**PROBLEM STATEMENT**. Below are records. Find each line in them that holds the word "התענכים" and copy it.

--- EXERCISE INPUTS ---

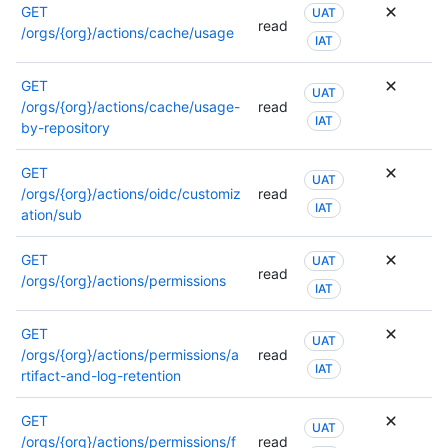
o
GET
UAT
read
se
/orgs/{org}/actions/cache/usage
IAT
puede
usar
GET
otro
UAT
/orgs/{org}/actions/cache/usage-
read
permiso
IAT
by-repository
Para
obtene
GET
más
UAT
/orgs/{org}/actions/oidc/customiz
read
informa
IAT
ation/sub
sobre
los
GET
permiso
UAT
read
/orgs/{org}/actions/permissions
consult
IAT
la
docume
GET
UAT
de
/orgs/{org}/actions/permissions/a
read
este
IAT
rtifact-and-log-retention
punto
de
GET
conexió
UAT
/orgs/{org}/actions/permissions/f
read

---
--- EXERCISE INPUTS ---

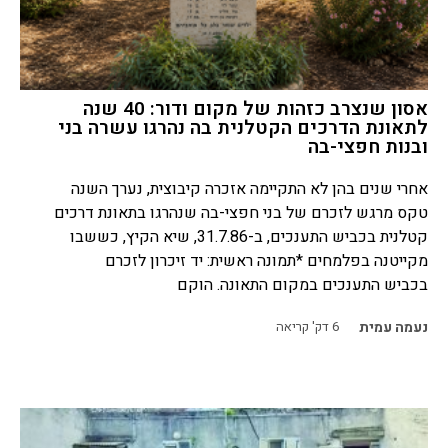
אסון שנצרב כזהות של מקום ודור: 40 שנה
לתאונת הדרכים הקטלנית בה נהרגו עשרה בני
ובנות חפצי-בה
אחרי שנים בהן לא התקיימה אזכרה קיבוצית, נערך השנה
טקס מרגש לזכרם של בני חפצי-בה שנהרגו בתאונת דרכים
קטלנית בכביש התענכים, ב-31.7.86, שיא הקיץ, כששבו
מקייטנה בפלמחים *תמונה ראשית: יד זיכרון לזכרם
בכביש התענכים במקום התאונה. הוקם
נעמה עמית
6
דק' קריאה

---
--- EXERCISE INPUTS ---

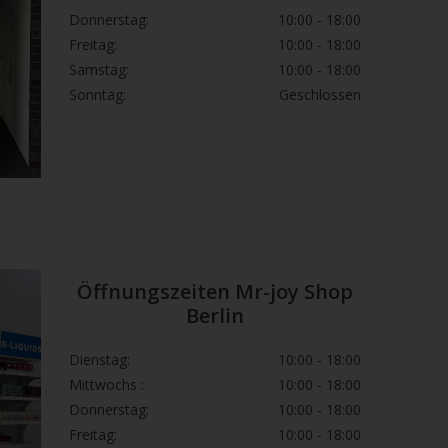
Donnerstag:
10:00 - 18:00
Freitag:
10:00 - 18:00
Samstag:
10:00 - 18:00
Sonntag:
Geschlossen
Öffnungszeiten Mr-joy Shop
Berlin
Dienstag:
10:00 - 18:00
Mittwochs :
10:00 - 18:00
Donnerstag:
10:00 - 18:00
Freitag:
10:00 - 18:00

---

**TASK OUTPUT**.
קטלנית בכביש התענכים, ב-31.7.86, שיא הקיץ, כששבו
בכביש התענכים במקום התאונה. הוקם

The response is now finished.